Abstract
The introduction of new lithotripters increased problems of shock wave application. Recent studies concerning mechanisms of stone disintegration, shock wave focussing, coupling and application have appeared that may address some of these problems. Moreover, manufacturers have introduced new devices with significant modifications.

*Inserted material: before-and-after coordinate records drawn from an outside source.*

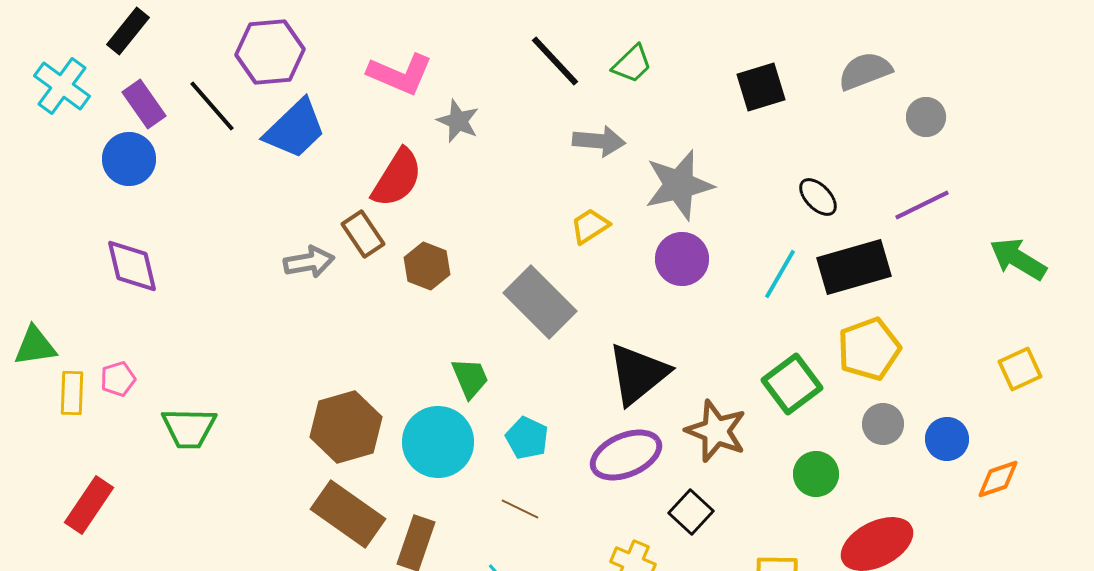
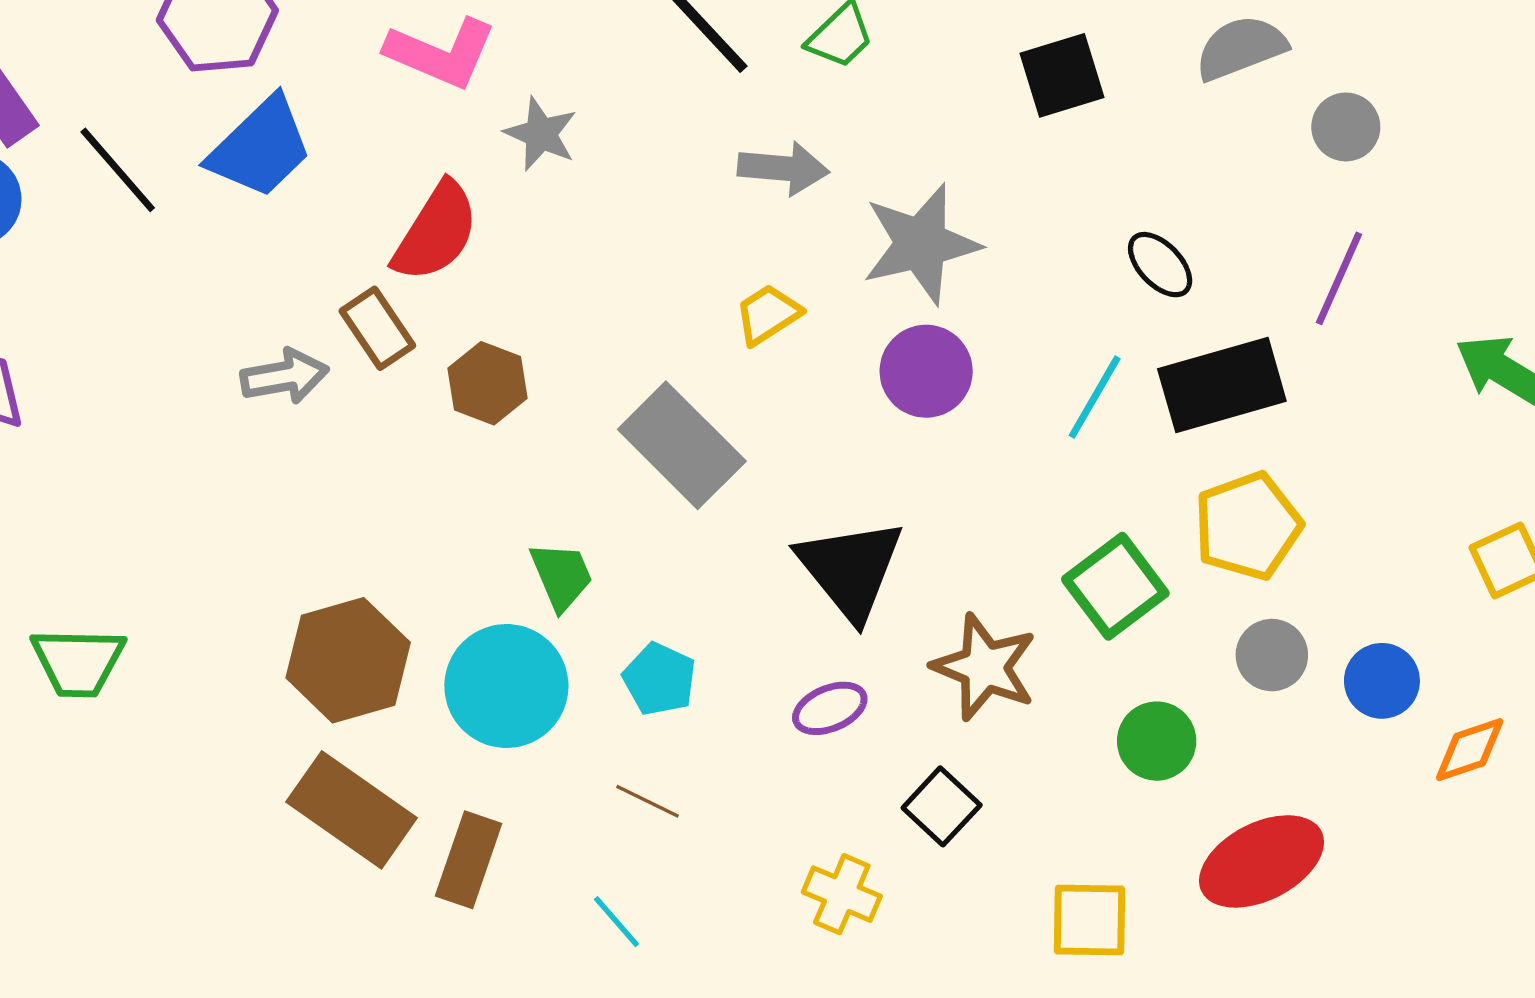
black line: (212, 106) -> (118, 170), moved
purple line: (922, 205) -> (1339, 278), turned -40
black triangle: (638, 374) -> (850, 569), turned -30
purple ellipse: (626, 455) -> (830, 708), size x0.6

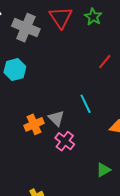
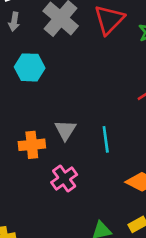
gray triangle: (56, 118) -> (65, 130), moved

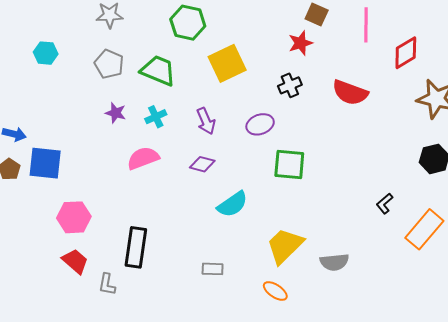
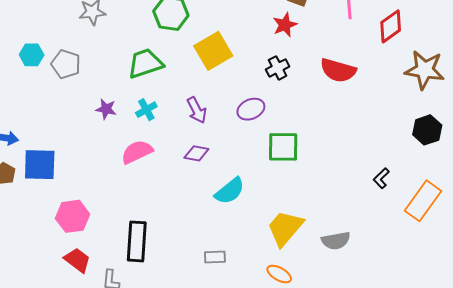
gray pentagon: (109, 64) -> (66, 64), moved
green trapezoid: (158, 71) -> (145, 63), turned -36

The theory of dynamic squeezing offers new insight in stone fragmentation. Manufacturers have modified sources to either enlarge focal zone or offer different focal sizes. Efficacy of ESWL can be increased by lowering the pulse rate to 60–80 SW/min and by ramping the SW energy. With the water cushion, quality of coupling has become a critical factor depending on amount, viscosity and temperature of coupling gel. Fluoroscopy time can be reduced by automated localization or the use of optical and acoustic tracking systems.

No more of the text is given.